While there is no denying that some sharp practices have surfaced, but it is a cliché that to negotiate the Indian reality of red tape requires some cutting of corners. Take for instance the very requirement of taking an NOC from the Army (No Objection Certificate) for construction near military stations. Since cantonments dot the Indian landscape, thanks to British post 1857 paranoia, this would be a considerable imposition on developing neighbourhoods in vicinity of cantonments. That the military is to deliberate on the NOC is itself temptation to which the military is being unnecessarily exposed. Cantonments, at some prominent locations such as Pune, Hyderabad etc, being right in the midst of urban agglomerations, would retard development if this rule were not to be given an enlightened go by.

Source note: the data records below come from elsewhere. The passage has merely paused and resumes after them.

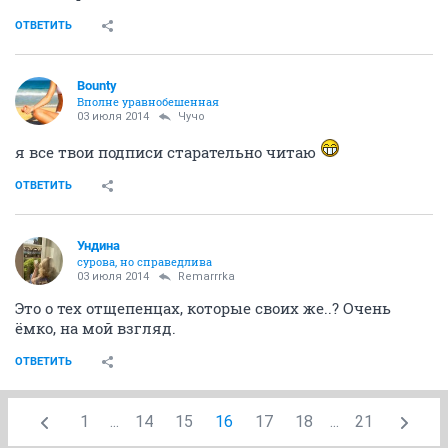
Лен
какое-то грязное произведение
но я скоро дочитаю
ОТВЕТИТЬ
Bounty
Вполне уравнобешенная
03 июля 2014
Чучо
я все твои подписи старательно читаю
ОТВЕТИТЬ
Ундинa
сурова, но справедлива
03 июля 2014
Remarrrka
Это о тех отщепенцах, которые своих же..? Очень
ёмко, на мой взгляд.
ОТВЕТИТЬ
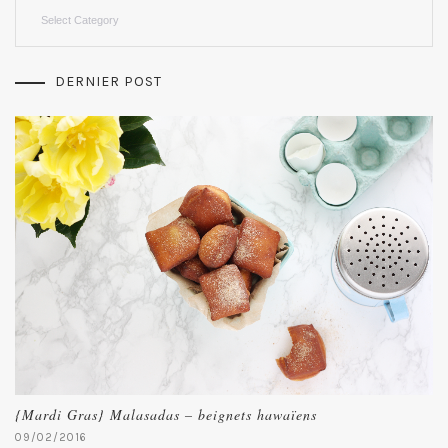
Categories
DERNIER POST
{Mardi Gras} Malasadas – beignets hawaïens
09/02/2016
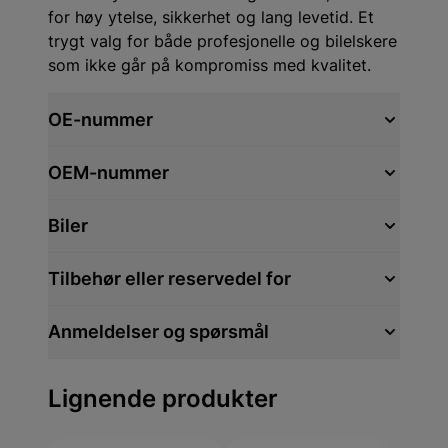
for høy ytelse, sikkerhet og lang levetid. Et
trygt valg for både profesjonelle og bilelskere
som ikke går på kompromiss med kvalitet.
OE-nummer
OEM-nummer
Biler
Tilbehør eller reservedel for
Anmeldelser og spørsmål
Lignende produkter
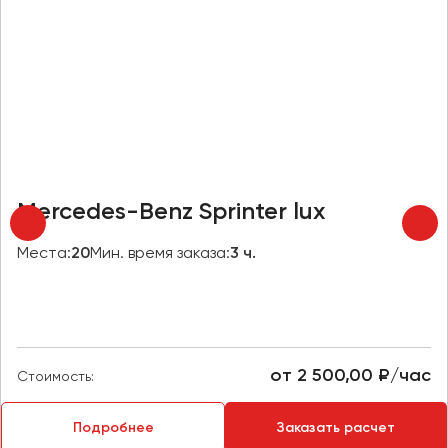
Макеевка
Махачкала
Москва
Мурманск
Набережные Челны
Нижний Новгород
Нижний Тагил
Mercedes-Benz Sprinter lux
Новокузнецк
Новороссийск
Места:
20
Мин. время заказа:
3 ч.
Новосибирск
Омск
Орёл
от 2 500,00 ₽/час
Стоимость:
Оренбург
Подробнее
Заказать расчет
Пенза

Secondly, while investing in schools, particularly in prized locales such as hill stations, is indeed a gold mine, only those with the capital, risk taking ability and a certain worldliness can pull it off. Therefore, if a certain Mr. Agarwal was undertaking to build a school and created a constituency for it to go through the military bureaucracy, there is little reason to sabotage the school itself. The gains for the military station would have been considerable. Children in school, Army wives getting a teaching job and happier officers staying with families contributing better to combat effectiveness of formations they were serving. Its certainly the kind of environment we’d like in stations manned by troops facing the ‘assertive’ Chinese. But this was not enough to convince its higher HQs. It’s possible that given the known conservatism of the military bureaucracy Mr. Agarwal may have ‘sexed up’ his publicity material on the proposed school. But that reflects less on Mr. Agarwal than our systems based on petty file-pushers requiring every breath taken be justified by precedent and an encyclopaedic ‘statement of case’.

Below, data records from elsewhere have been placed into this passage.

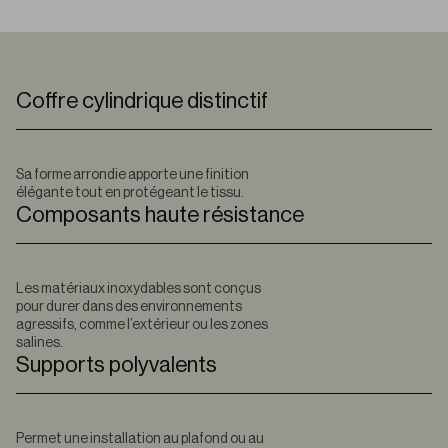
Coffre cylindrique distinctif
Sa forme arrondie apporte une finition
élégante tout en protégeant le tissu.
Composants haute résistance
Les matériaux inoxydables sont conçus
pour durer dans des environnements
agressifs, comme l’extérieur ou les zones
salines.
Supports polyvalents
Permet une installation au plafond ou au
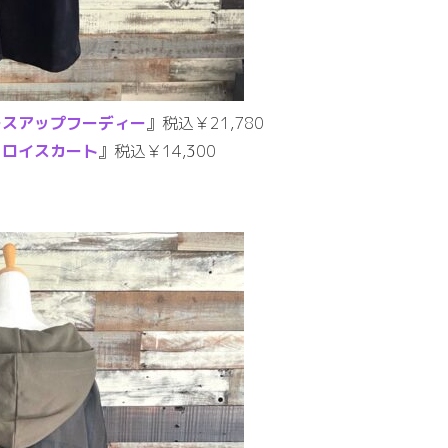
ースアップフーディー
』税込￥21,780
ュロイスカート
』税込￥14,300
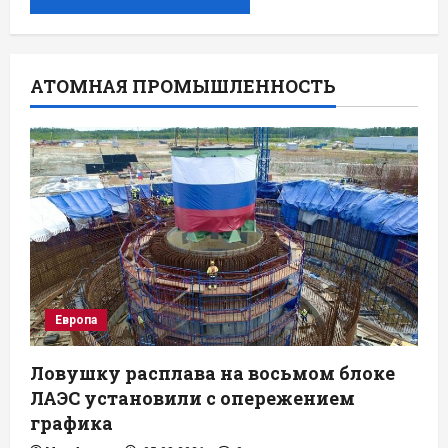
АТОМНАЯ ПРОМЫШЛЕННОСТЬ
Европа
Ловушку расплава на восьмом блоке
ЛАЭС установили с опережением
графика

Nevertheless, the General in command felt it necessary to over haul the system to an extent as is now obvious, at some cost to its internal cohesion and image and, as yet uncertain and unknowable, price to be paid in future. Command HQs Kolkata owes well wishers of the Army an explanation. What pray were the security considerations against a school coming up?
Lt Gen VK Singh has set impossibly high standards of rectitude by taking four generals involved in the ‘land scam’, which commentators as no less than a retired Vice Chief, Lt Gen Oberoi, tell us was not quite a ‘scam’. The Chief designate has a tough act ahead. For one, by his own standards, it is not self-evident how the ‘correction’ of his date of birth in Army records (as reported in the same breath as his elevation to Chief) has not helped in his alleviation as Chief. It is well known that among other considerations as being senior most, balance in years left to serve is a consideration for short-listing of names for the Appointments Committee of the Cabinet to clear. In case the correction to the date of birth did help with getting Lt Gen VK Singh’s name on to the list, then the General can be said to have taken some far-sighted action while in command of 2 Corps, when the controversy found mention in the press. The incoming Chief may like to clear the air, lest questions linger.

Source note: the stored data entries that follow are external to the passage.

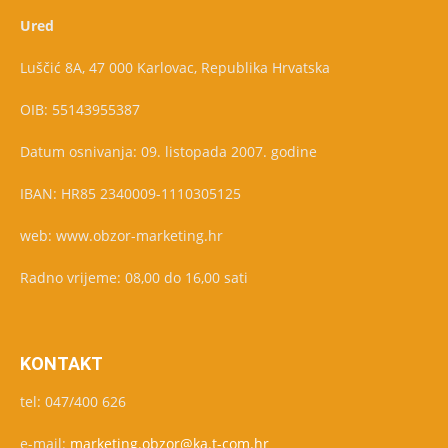
Ured
Luščić 8A, 47 000 Karlovac, Republika Hrvatska
OIB: 55143955387
Datum osnivanja: 09. listopada 2007. godine
IBAN: HR85 2340009-1110305125
web: www.obzor-marketing.hr
Radno vrijeme: 08,00 do 16,00 sati
KONTAKT
tel: 047/400 626
e-mail:
marketing.obzor@ka.t-com.hr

Lastly, the media fanned ‘controversy’ over supposedly differing perspectives between Army HQs and Command HQs in the Sukhna affair apart, it bears noting that differences between the top two echelons of the Army also have operational fallout. Whispers in differences between the Chief and the Command HQs in Northern Command in the mid nineties, cannot but have had some impact on how the Army coped with the disturbed situation there. It had been reported - a report admittedly later contradicted – that the Army Commander had offered to resign if foreign special forces were inducted into the Valley to search for the foreigners allegedly kidnapped and later killed by the terrorist group, Al Faran. Likewise, there is an as yet untold story behind the absence of the then Army Commander Northern from the Kargil pantheon.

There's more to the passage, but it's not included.